Low IOPS Performance over RDMA - Seeking Advice

90 views
Skip to first unread message

TennisBowling

unread,
Jan 27, 2025, 1:00:01 PMJan 27
to beegfs-user
Hello all,

I am experiencing unexpectedly low IOPS performance with my BeeGFS cluster and would greatly appreciate any insights or troubleshooting advice you can offer.

Problem:

My BeeGFS setup is delivering significantly lower IOPS than I expect, especially compared to the direct performance of the NVMe SSDs I am using.  I am getting around 6,000 read and 6,000 write IOPS when running `fio` with a random read/write 4KB workload at iodepth 32 against my BeeGFS mount (`/mnt/beegfs/fast`).  In contrast, when testing the NVMe SSDs directly on the storage servers using the same `fio` parameters, I achieve around 70,000 read and write IOPS. I lose a tiny bit of this if I mount one drive to another node with NFS over RDMA, but nowhere near the BeeGFS performance loss.


My Setup:

Nodes: Two nodes running Ubuntu Server (latest LTS):
    - `node1` (192.168.10.1): Storage Service, Client
    - `node2` (192.168.10.2): Management Service, Metadata Service, Storage Service, Client
- Network:
    - Mellanox ConnectX-3 (mlx4_0) cards on both machines
    - Running in Ethernet mode (RoCE) - `connUseRDMA = true` in BeeGFS configs
    - Two 40Gbps ports bonded using `bond0` in `balance-rr` mode.
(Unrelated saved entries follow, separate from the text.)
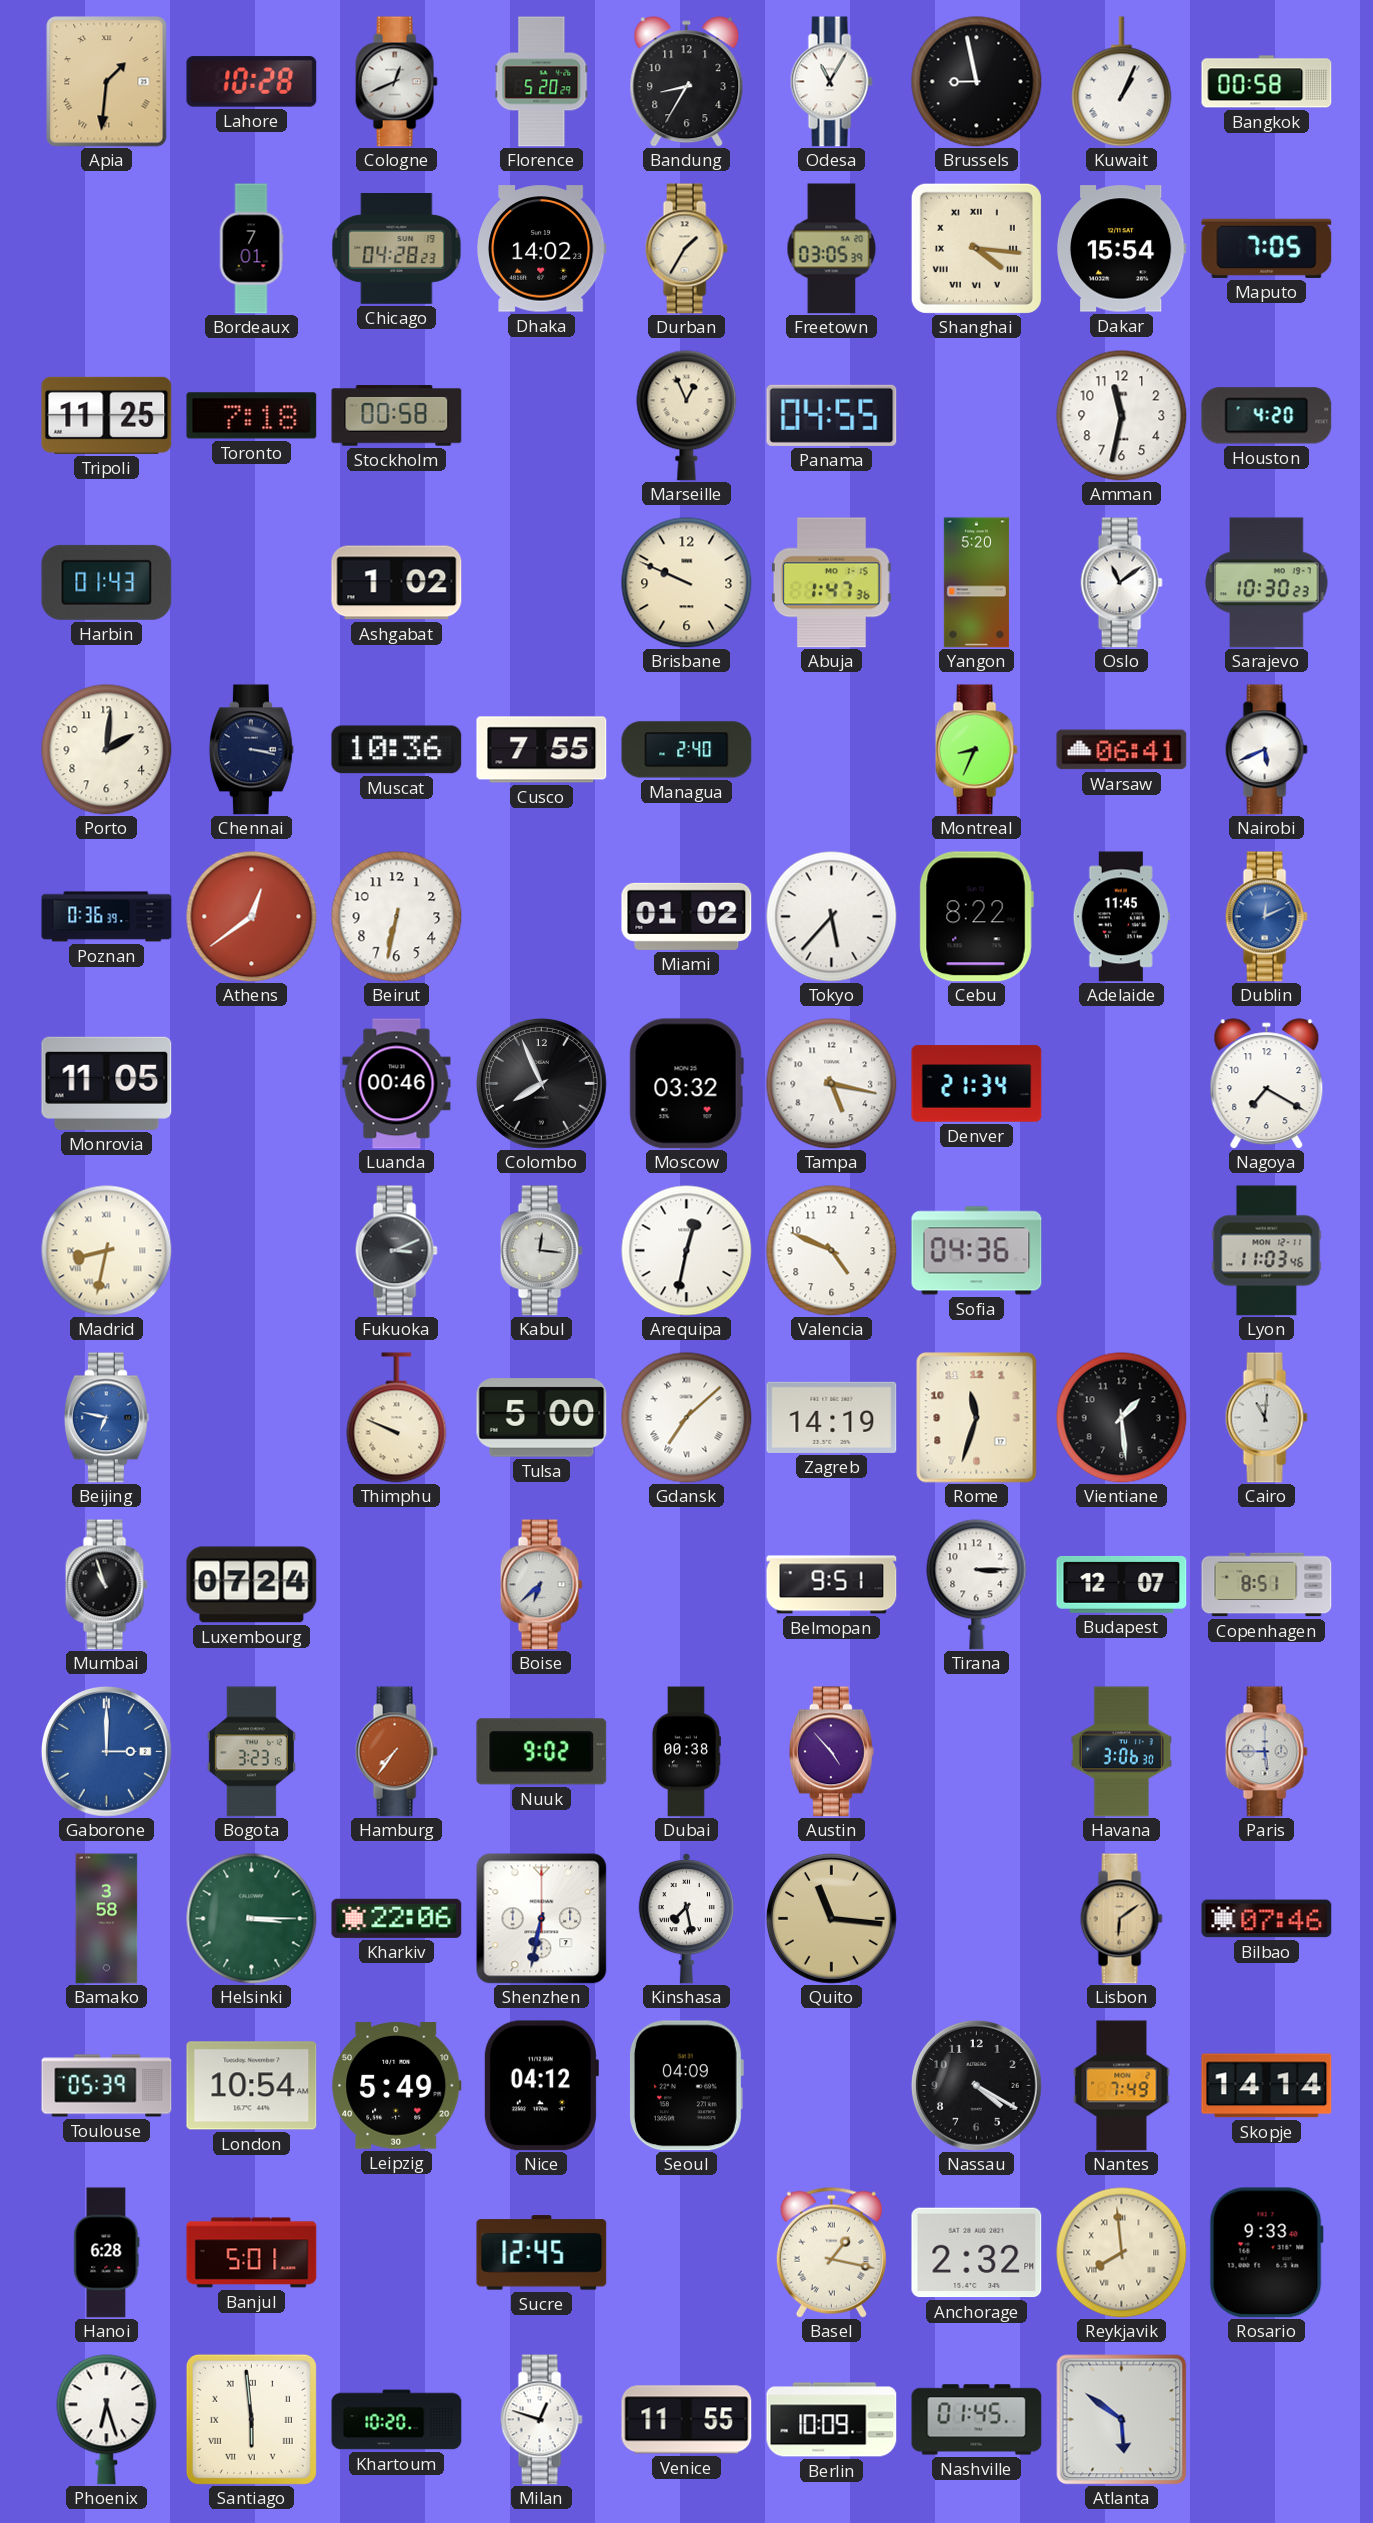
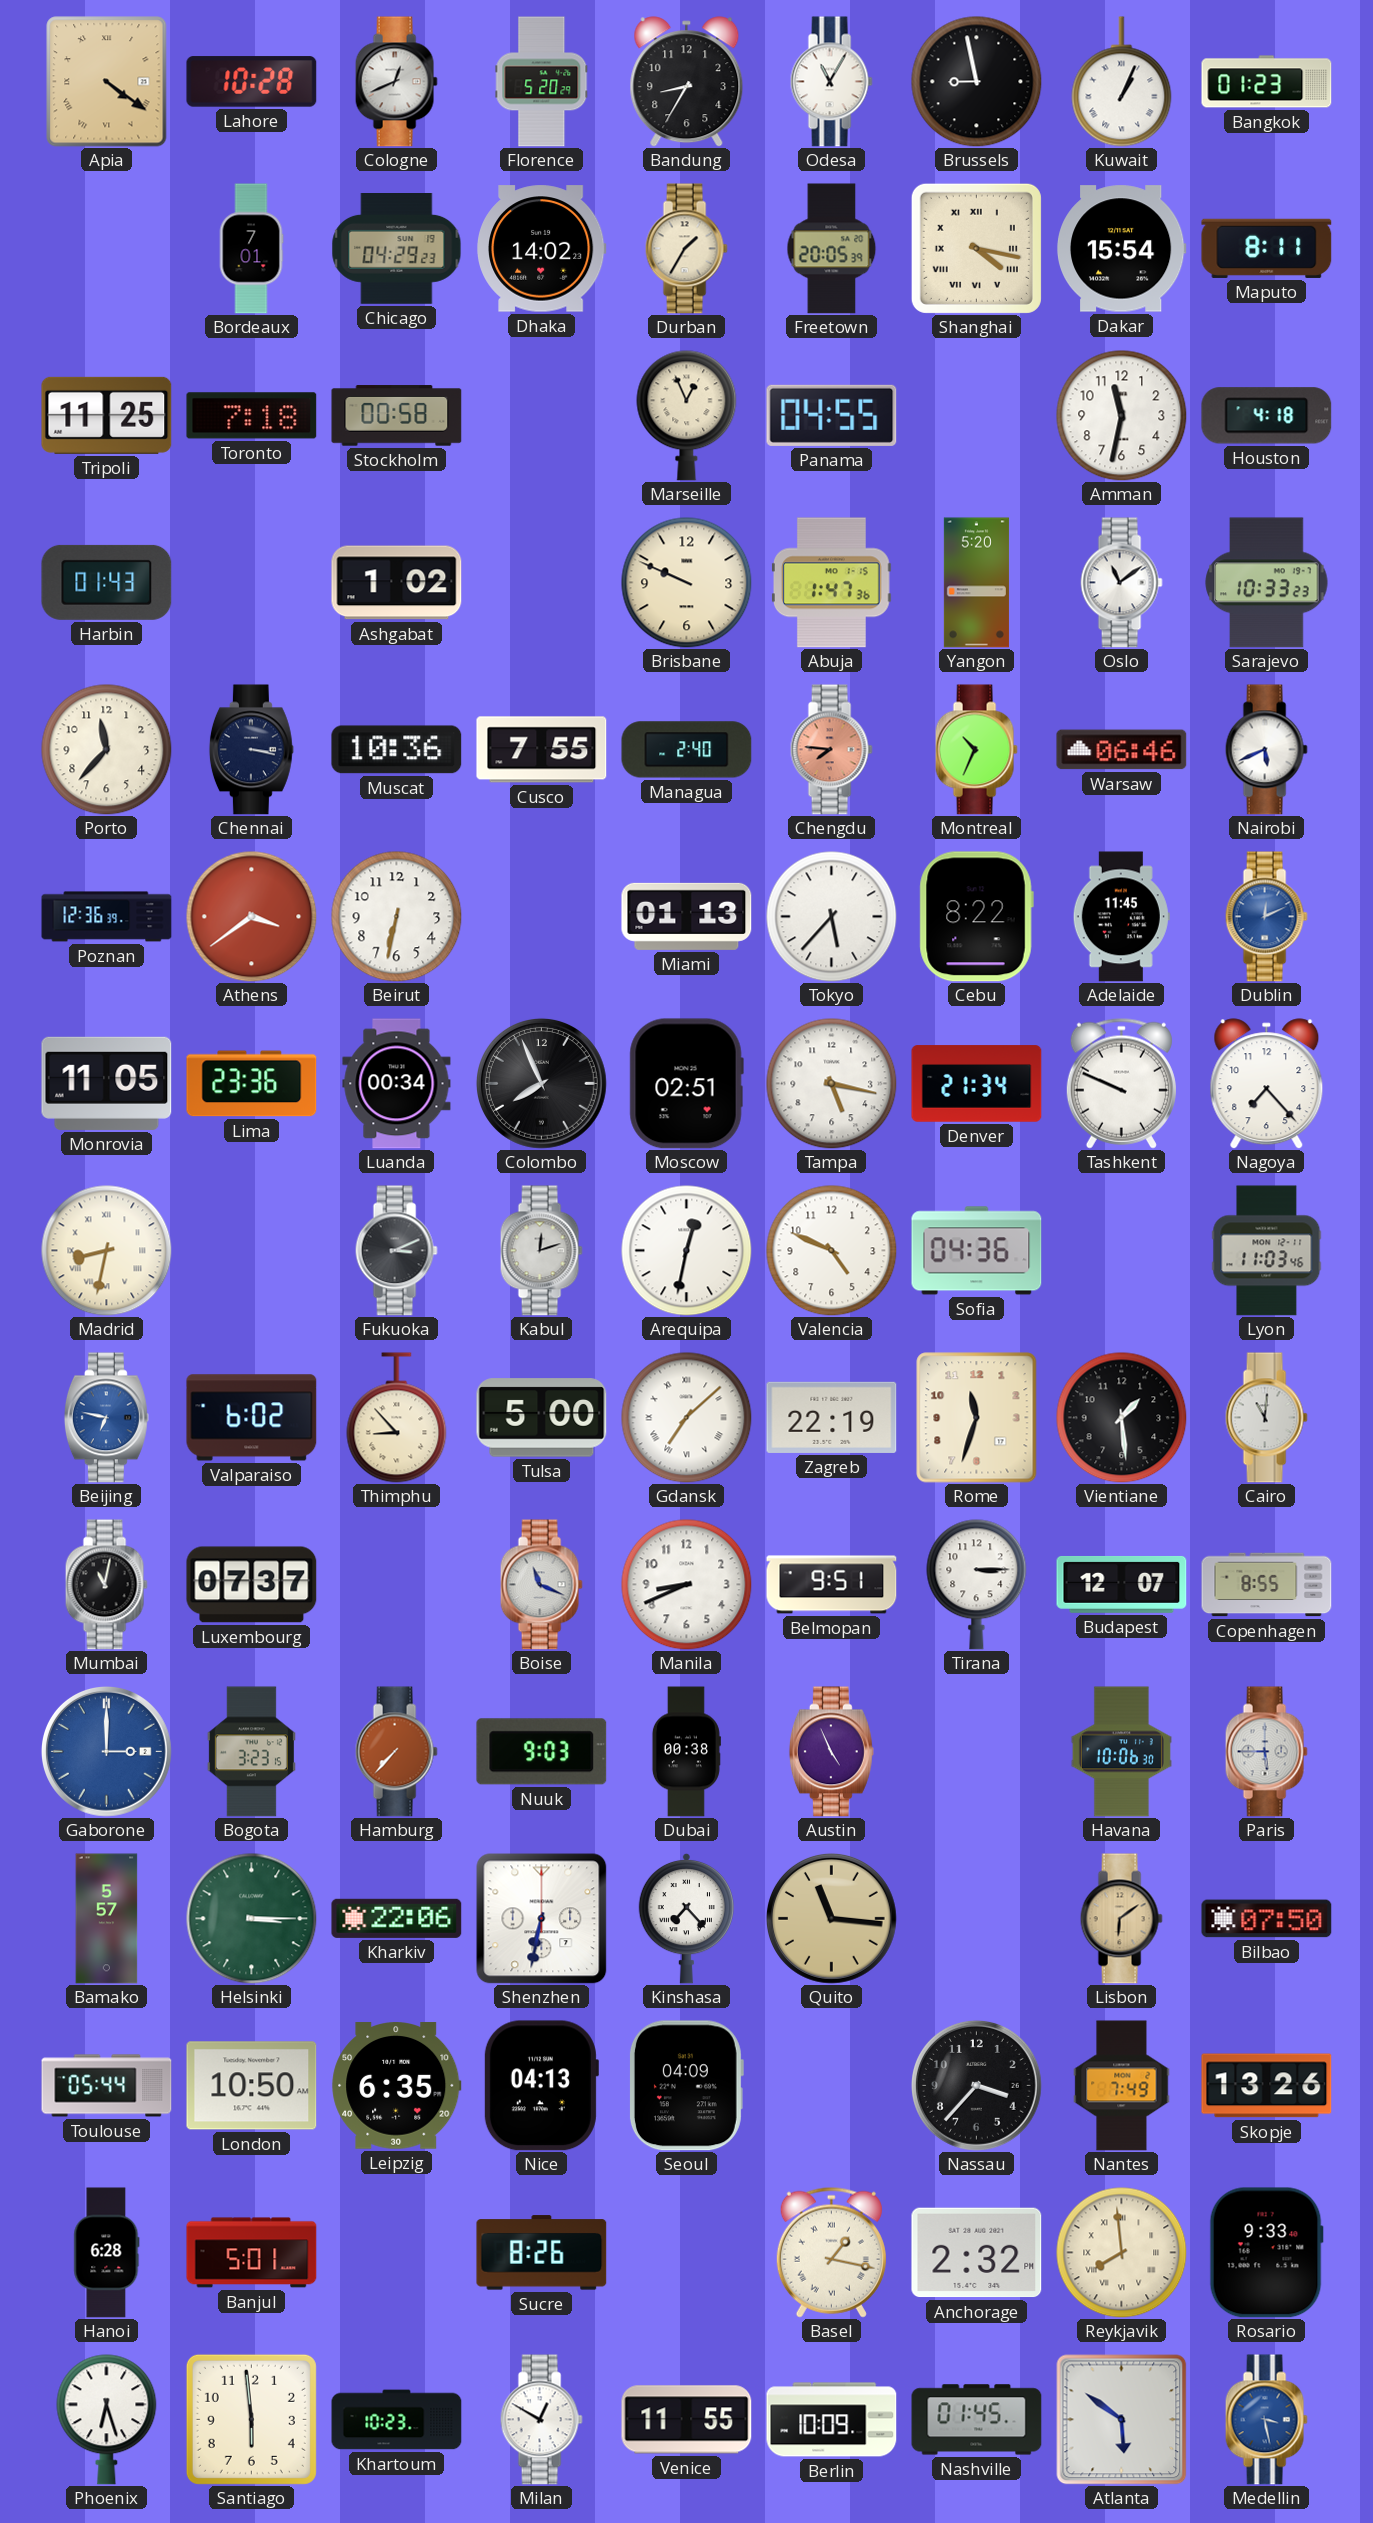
Apia: 1:31 -> 4:21
Bangkok: 00:58 -> 01:23
Chicago: 04:28 -> 04:29
Freetown: 03:05 -> 20:05
Shanghai: 4:16 -> 4:17
Maputo: 7:05 -> 8:11
Houston: 4:20 -> 4:18
Sarajevo: 10:30 -> 10:33
Porto: 2:01 -> 11:37
Chengdu: none -> 7:46
Montreal: 8:34 -> 10:34
Warsaw: 06:41 -> 06:46
Poznan: 0:36 -> 12:36
Athens: 12:39 -> 3:39
Miami: 01:02 -> 01:13
Lima: none -> 23:36
Luanda: 00:46 -> 00:34
Moscow: 03:32 -> 02:51
Tashkent: none -> 9:49
Nagoya: 7:20 -> 7:23
Kabul: 12:16 -> 12:12
Valparaiso: none -> 6:02
Thimphu: 9:49 -> 8:53
Zagreb: 14:19 -> 22:19
Mumbai: 10:57 -> 11:02
Luxembourg: 07:24 -> 07:37
Boise: 6:38 -> 11:19
Manila: none -> 8:41
Copenhagen: 8:51 -> 8:55
Hamburg: 7:36 -> 7:37
Nuuk: 9:02 -> 9:03
Austin: 4:53 -> 4:56
Havana: 3:06 -> 10:06
Bamako: 3:58 -> 5:57
Kinshasa: 7:28 -> 7:23
Bilbao: 07:46 -> 07:50
Toulouse: 05:39 -> 05:44
London: 10:54 -> 10:50
Leipzig: 5:49 -> 6:35
Nice: 04:12 -> 04:13
Nassau: 4:20 -> 3:37
Skopje: 14:14 -> 13:26
Sucre: 12:45 -> 8:26
Santiago numerals: Roman -> Arabic
Khartoum: 10:20 -> 10:23
Milan: 12:48 -> 12:50
Medellin: none -> 3:28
Intended for 80Gbps aggregate, but iperf shows only like 50Gbps, and I'm fine with that.
- Storage:
    - 3 NVME SSD's: 1 on node1, 2 on node2
- BeeGFS Configuration:
    - BeeGFS version: 7.4.5 (installed from official repository)
    - Volume: "fast-pool" using NVMe targets from both servers, mounted at `/mnt/beegfs/fast`
    - Stripe pattern: RAID0, Chunksize 128K (for IOPS testing), currently testing with 3 storage targets from NVMe pool.


- Does the low IOPS performance seem unusual for this type of setup?
- What could be the potential bottlenecks in my configuration?
- Are there any specific BeeGFS tuning parameters or best practices for maximizing IOPS with RDMA and NVMe storage that I should consider?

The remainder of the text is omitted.